● Task item
In the listing below, how many lines carry the word "formations"? Reply with only the number.

● The records
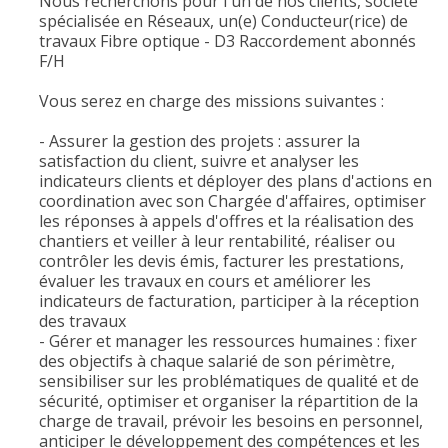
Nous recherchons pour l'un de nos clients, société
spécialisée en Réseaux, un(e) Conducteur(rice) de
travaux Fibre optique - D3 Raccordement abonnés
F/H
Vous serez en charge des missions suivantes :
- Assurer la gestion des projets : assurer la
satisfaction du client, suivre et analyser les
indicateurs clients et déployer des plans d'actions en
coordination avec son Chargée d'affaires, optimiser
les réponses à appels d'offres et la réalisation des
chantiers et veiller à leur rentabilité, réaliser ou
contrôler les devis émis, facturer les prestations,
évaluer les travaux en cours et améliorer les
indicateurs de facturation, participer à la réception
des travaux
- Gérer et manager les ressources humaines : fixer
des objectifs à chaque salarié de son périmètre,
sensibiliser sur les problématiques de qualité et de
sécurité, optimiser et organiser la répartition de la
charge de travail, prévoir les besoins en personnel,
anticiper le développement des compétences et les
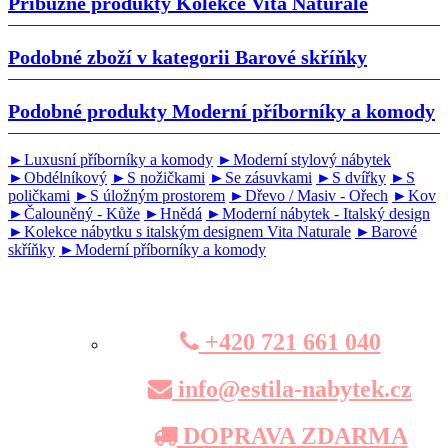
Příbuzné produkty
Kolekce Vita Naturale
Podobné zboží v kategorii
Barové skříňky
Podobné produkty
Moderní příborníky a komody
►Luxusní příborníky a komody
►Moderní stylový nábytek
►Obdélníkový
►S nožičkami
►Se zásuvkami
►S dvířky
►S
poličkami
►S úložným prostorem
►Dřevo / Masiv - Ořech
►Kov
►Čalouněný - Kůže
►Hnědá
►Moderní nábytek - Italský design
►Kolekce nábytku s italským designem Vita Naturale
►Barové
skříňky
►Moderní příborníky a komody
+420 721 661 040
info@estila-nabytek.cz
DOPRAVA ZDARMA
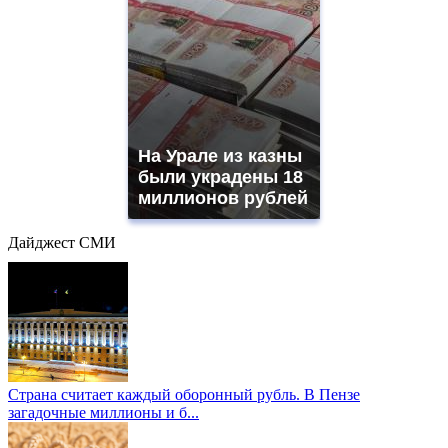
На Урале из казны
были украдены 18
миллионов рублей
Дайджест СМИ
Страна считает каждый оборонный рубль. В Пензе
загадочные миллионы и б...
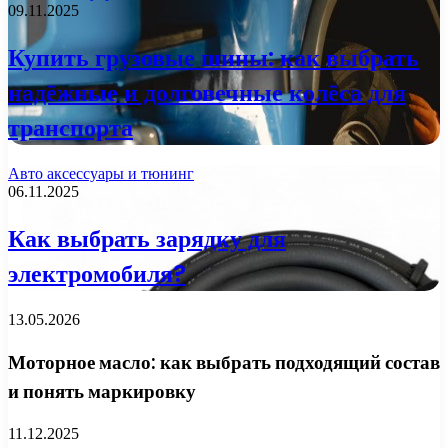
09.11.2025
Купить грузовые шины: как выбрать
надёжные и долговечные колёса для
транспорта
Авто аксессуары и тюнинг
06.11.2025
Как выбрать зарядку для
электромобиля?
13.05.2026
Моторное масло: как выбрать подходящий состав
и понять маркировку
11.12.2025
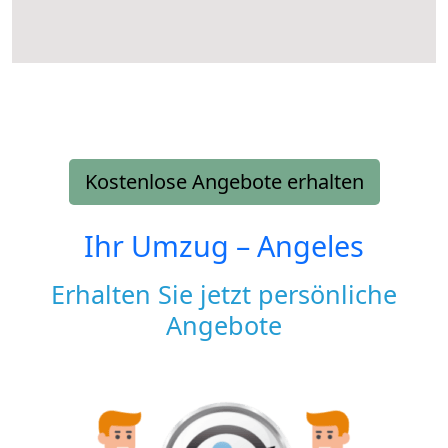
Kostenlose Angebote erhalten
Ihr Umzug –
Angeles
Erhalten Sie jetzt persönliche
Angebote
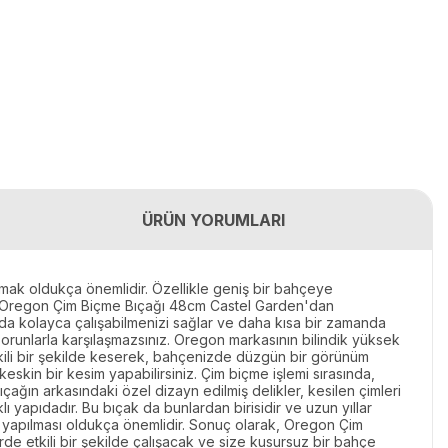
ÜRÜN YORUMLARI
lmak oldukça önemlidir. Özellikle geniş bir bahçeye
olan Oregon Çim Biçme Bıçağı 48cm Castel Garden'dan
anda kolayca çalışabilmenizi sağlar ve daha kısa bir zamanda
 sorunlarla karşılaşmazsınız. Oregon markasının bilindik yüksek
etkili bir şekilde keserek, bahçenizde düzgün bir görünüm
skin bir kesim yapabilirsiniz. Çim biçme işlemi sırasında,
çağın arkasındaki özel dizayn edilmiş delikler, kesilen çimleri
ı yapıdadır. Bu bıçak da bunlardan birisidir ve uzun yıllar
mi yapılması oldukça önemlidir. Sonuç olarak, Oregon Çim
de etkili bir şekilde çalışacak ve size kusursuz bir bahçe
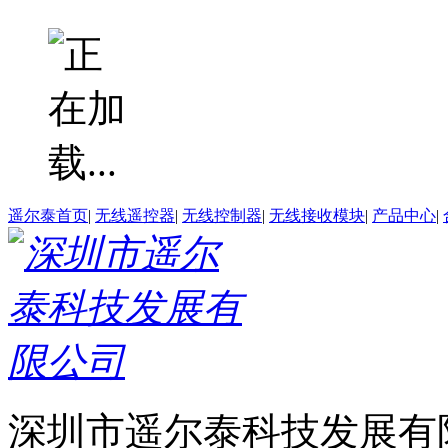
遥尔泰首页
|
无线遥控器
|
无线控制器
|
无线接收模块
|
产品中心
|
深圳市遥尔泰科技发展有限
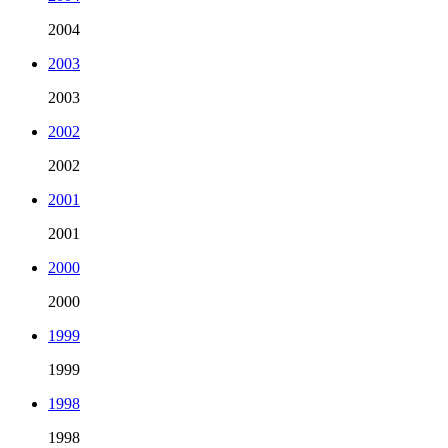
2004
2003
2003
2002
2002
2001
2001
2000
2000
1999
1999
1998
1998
...
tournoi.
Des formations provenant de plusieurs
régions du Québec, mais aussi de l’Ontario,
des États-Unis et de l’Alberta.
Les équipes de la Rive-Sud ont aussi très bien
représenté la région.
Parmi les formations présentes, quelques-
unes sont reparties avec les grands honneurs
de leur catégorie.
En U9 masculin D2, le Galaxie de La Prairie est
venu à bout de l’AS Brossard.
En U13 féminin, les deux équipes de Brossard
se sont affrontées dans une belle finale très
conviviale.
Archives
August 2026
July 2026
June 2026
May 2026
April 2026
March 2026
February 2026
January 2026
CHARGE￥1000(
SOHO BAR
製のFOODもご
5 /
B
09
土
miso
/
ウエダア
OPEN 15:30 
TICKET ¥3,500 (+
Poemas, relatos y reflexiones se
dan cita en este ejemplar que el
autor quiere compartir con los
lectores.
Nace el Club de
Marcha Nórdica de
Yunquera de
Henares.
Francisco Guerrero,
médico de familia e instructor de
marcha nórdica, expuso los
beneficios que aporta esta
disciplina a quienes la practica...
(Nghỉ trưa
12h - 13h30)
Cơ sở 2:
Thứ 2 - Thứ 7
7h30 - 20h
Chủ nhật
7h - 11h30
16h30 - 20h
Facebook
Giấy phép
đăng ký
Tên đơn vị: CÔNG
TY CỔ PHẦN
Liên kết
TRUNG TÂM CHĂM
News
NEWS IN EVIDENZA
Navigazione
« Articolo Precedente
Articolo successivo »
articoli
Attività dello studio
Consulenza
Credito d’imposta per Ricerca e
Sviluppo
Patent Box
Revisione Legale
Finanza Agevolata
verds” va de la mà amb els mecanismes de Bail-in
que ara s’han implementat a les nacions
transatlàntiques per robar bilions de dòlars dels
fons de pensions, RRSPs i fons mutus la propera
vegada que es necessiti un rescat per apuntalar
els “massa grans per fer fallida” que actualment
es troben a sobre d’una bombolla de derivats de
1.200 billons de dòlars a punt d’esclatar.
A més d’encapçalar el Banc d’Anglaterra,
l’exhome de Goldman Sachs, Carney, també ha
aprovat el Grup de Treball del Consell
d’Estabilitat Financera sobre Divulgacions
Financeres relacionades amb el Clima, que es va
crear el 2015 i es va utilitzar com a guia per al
* * *
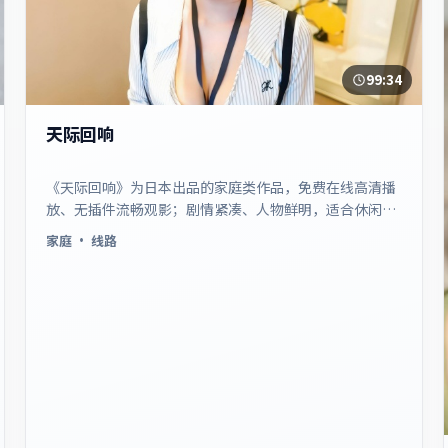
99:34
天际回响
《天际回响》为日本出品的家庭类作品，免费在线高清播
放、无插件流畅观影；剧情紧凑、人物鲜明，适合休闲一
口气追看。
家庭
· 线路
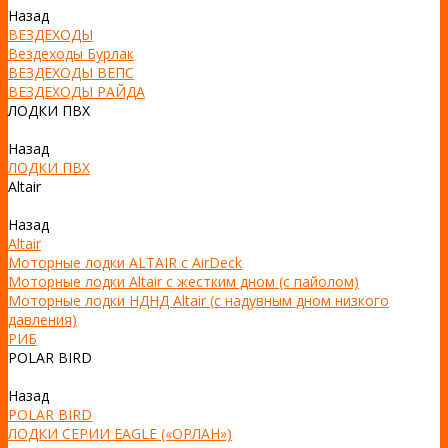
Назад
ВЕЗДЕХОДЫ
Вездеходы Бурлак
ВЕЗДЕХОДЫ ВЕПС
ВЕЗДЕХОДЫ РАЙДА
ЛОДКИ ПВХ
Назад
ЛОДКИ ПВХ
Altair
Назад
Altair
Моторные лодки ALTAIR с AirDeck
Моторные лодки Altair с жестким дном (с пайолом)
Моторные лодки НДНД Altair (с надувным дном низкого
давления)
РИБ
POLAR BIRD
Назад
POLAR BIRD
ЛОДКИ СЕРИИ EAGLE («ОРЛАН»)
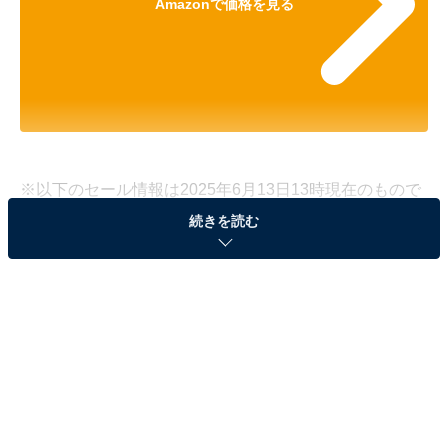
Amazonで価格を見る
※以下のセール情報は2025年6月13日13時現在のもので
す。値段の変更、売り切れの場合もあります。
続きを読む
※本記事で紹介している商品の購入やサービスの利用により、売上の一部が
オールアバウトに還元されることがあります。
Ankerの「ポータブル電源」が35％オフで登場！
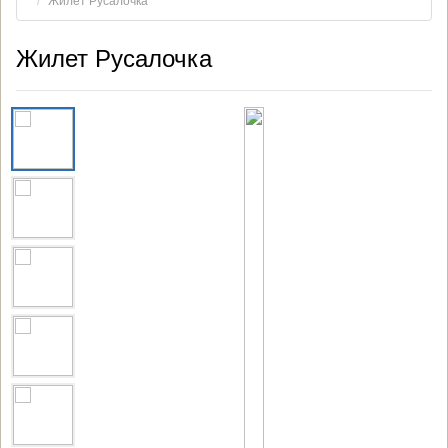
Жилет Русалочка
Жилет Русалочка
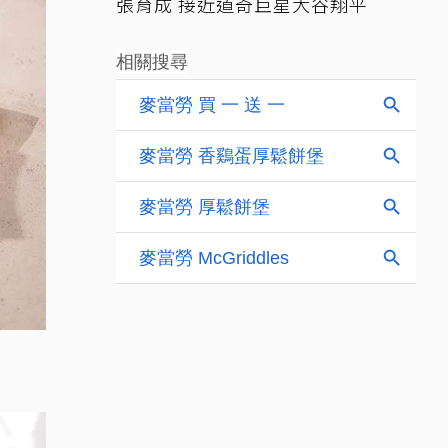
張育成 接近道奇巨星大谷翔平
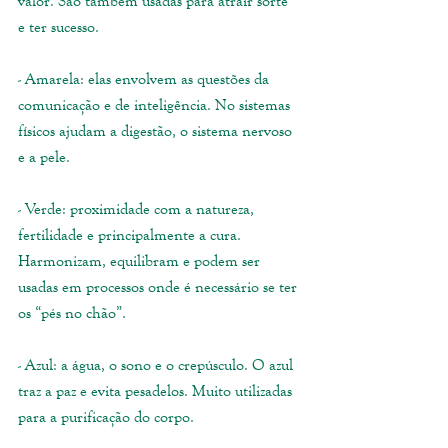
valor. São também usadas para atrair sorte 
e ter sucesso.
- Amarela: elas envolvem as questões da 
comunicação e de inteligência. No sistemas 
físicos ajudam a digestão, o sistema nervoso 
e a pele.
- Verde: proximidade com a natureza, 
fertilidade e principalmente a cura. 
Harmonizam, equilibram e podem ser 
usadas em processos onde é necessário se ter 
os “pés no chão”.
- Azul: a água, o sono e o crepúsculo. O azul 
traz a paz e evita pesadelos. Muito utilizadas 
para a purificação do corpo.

● Answer to this problem
2